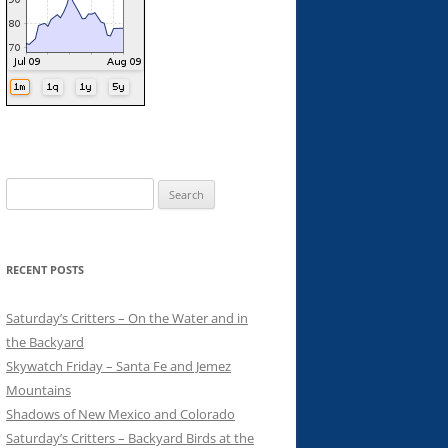
Search
for:
RECENT POSTS
Saturday’s Critters – On the Water and in
the Backyard
Skywatch Friday – Santa Fe and Jemez
Mountains
Shadows of New Mexico and Colorado
Saturday’s Critters – Backyard Birds at the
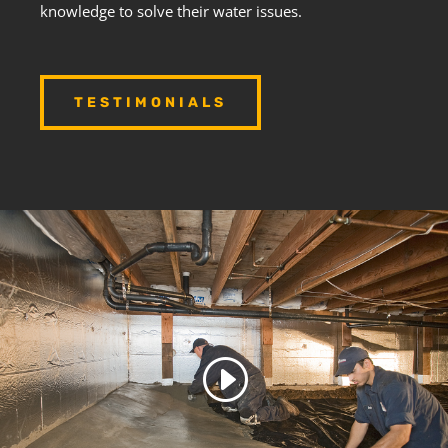
knowledge to solve their water issues.
TESTIMONIALS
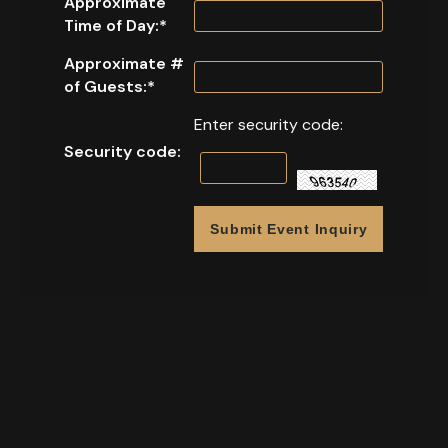
Approximate
Time of Day:
*
Approximate #
of Guests:
*
Enter security code:
Security code:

======

Work instruction: Whenever a line of the records above contains the word "Critters", it counts toward the total; give that total alone.

Written answer: 2